I loved operating Frances 2.0. I was always so happy back then. I was that person who people hated because I was always happy. I was perky and cheery in the mornings; I saw the good in every person and situation; I was the ultimate modern-day Pollyanna! Back then, being sad was a rare occurrence and seldom would that state last for more than an hour or two. Frustration wasn’t an issue; I took everything in stride and just knew that any obstacle I faced today would prove great benefit tomorrow. My entire world was one big joy fest.
Frances 3.0 can’t quite run the joy software though. It’s just not compatible with the gloom and doom programs that came standard with the upgrade and, try as I may, I can’t seem to uninstall all elements from the software.
Since Paul died, I struggle with trying to be happy. I don’t jump out of bed in the mornings full of energy and excitement, but rather crawl out when I realise that I’m going to be late to the office – again – because I just don’t care. I’m apathetic at best about things that used to bring me such joy. I’m not depressed. I’m not crying all the time. I’m not thinking sad thoughts. I’m just not “happy happy, joy joy” at every corner anymore. It seems that when there isn’t anyone around to share your joy with, it fades into the background.
When running Frances 2.0 I was often told by others how happy I seemed. People would tell me that they loved being around me because I just radiated joy. Now, I can feel myself giving off grumpy and sad vibes most days. With 2.0, I couldn’t call out specific days and times that made me happy – life itself made me happy. With 3.0, I can recall with great detail the moments or days when I just felt joy. I can recall a few weeks ago visiting my uncle and learning a new card game with his friends. The game involved a lot more maths than I generally like and I was very confused over the rules but was enjoying learning the new game. When I won, I was so happy that I was literally jumping for joy. It felt so good to feel that way again. I used to feel that way every day.
It seems that there are many days when I have trouble identifying the joy. There is a firewall that won’t let me see past the frustration, sadness, and loneliness.

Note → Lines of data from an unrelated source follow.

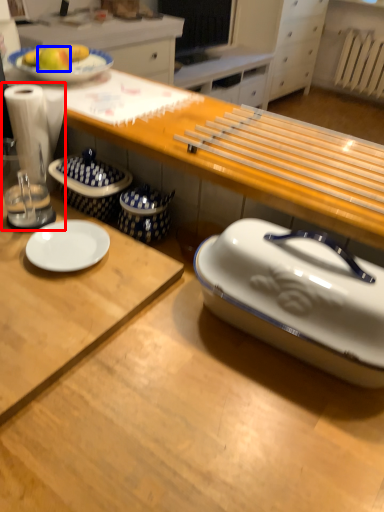 Question: Which object appears farthest to the camera in this image, blender (highlighted by a red box) or apple (highlighted by a blue box)?

Choices:
 (A) blender
 (B) apple

Answer: (B) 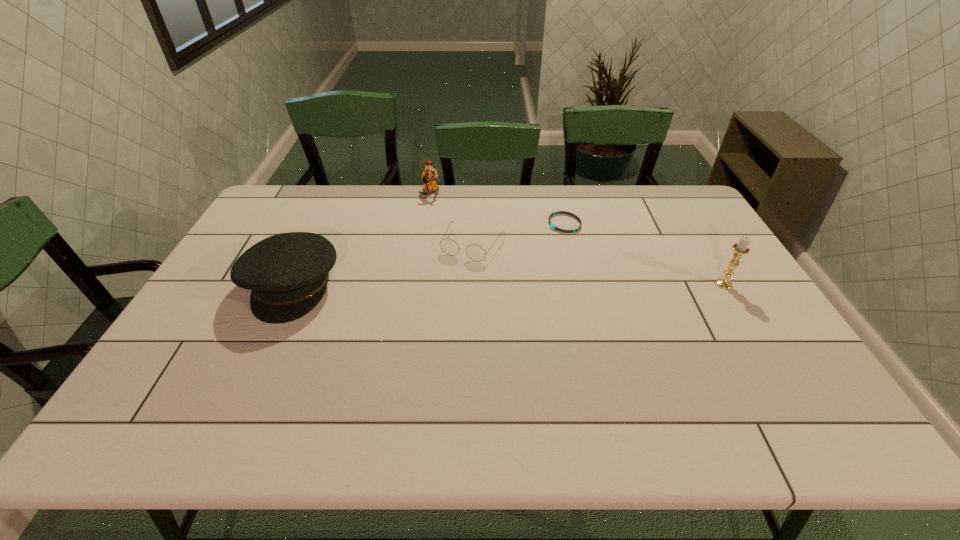 What are the coordinates of `blank area located on the left of the tallest object` in the screenshot? It's located at (619, 284).

Identify the location of vacant space situated on the buckle of the wristband. The width and height of the screenshot is (960, 540). tap(525, 245).

Locate an element on the screen. free space located on the buckle of the wristband is located at coordinates (487, 265).

You are a GUI agent. You are given a task and a screenshot of the screen. Output one action in this format:
    pyautogui.click(x=<x>, y=<y>)
    Task: Click on the free point located 0.150m on the buckle of the wristband
    This screenshot has width=960, height=540.
    Given the screenshot: What is the action you would take?
    point(520,247)

This screenshot has height=540, width=960. I want to click on vacant space located 0.380m on the temples of the third object from left to right, so click(405, 356).

The width and height of the screenshot is (960, 540). Find the location of `vacant space situated 0.260m on the temples of the third object from left to right`. vacant space situated 0.260m on the temples of the third object from left to right is located at coordinates (426, 322).

I want to click on free spot located 0.120m on the temples of the third object from left to right, so click(446, 288).

Locate an element on the screen. free region located holding a crossbow in the hands of the farthest object is located at coordinates (444, 214).

The width and height of the screenshot is (960, 540). Identify the location of vacant region located 0.290m holding a crossbow in the hands of the farthest object. (468, 245).

The height and width of the screenshot is (540, 960). I want to click on vacant space located 0.170m holding a crossbow in the hands of the farthest object, so click(x=453, y=226). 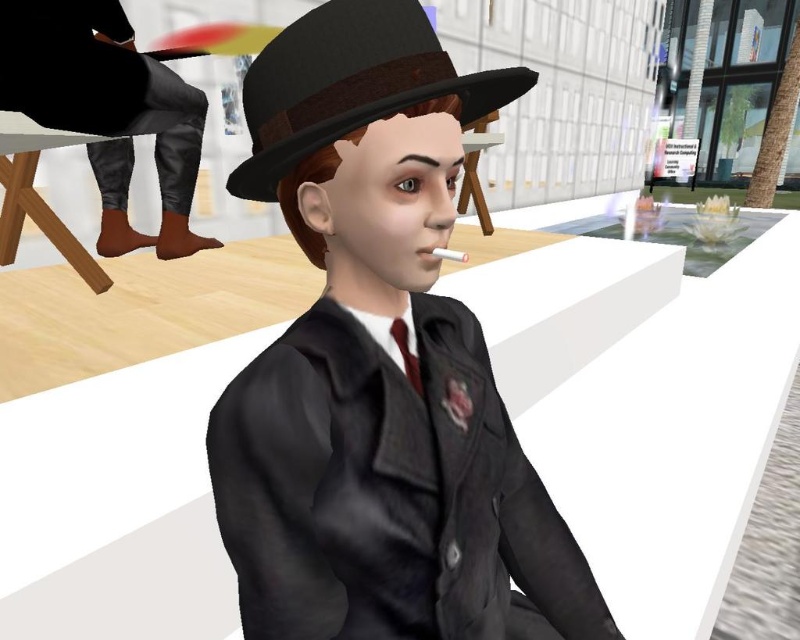 Does matte black suit at center have a larger size compared to matte brown fedora at center?

Yes, matte black suit at center is bigger than matte brown fedora at center.

Does point (522, 588) come closer to viewer compared to point (396, 109)?

That is False.

The width and height of the screenshot is (800, 640). What are the coordinates of `matte black suit at center` in the screenshot? It's located at (380, 365).

Who is higher up, leather pants at left or matte brown fedora at center?

leather pants at left is higher up.

Between point (110, 211) and point (252, 184), which one is positioned in front?

Point (252, 184) is more forward.

Is point (46, 115) closer to camera compared to point (490, 99)?

No, (46, 115) is behind (490, 99).

Locate an element on the screen. Image resolution: width=800 pixels, height=640 pixels. leather pants at left is located at coordinates 106,106.

From the picture: Can you confirm if matte black suit at center is wider than dark red satin tie at center?

Correct, the width of matte black suit at center exceeds that of dark red satin tie at center.

Is point (545, 536) farther from camera compared to point (396, 333)?

Yes, it is behind point (396, 333).

Which is in front, point (442, 406) or point (406, 344)?

Positioned in front is point (442, 406).

Find the location of a particular element. matte black suit at center is located at coordinates (380, 365).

It’s such a reversal because it used to be that the joy wouldn’t let the misery through – it was continually being stopped before it corrupted the whole system.
I am convinced that there is a bit of AI thrown into the mix and eventually the system will learn that joy is good and sorrow is bad. And so, I continue to seek out the joy and I continue to force myself to find joy in things when I really want to be snippy and negative. I’m certain that over time I can make the joy program run from the start menu and will once again be that sickeningly happy joyful person who everyone thinks is high on something.
I miss laughing so hard that it hurts. I miss skipping with joy. I miss singing in the shower. I miss telling silly jokes and just being silly. I miss always being upbeat and positive. I miss being carefree and blissfully happy. I just miss Frances 2.0.
I hope and I pray that the more I look for it, the easier joy will be to find. And I hope and I pray that I can one day find joy without looking because it surrounds my every thought and every action. Until that time comes, I may struggle to see it, even when it’s standing in front of me, but I will keep searching for those small pleasures every day.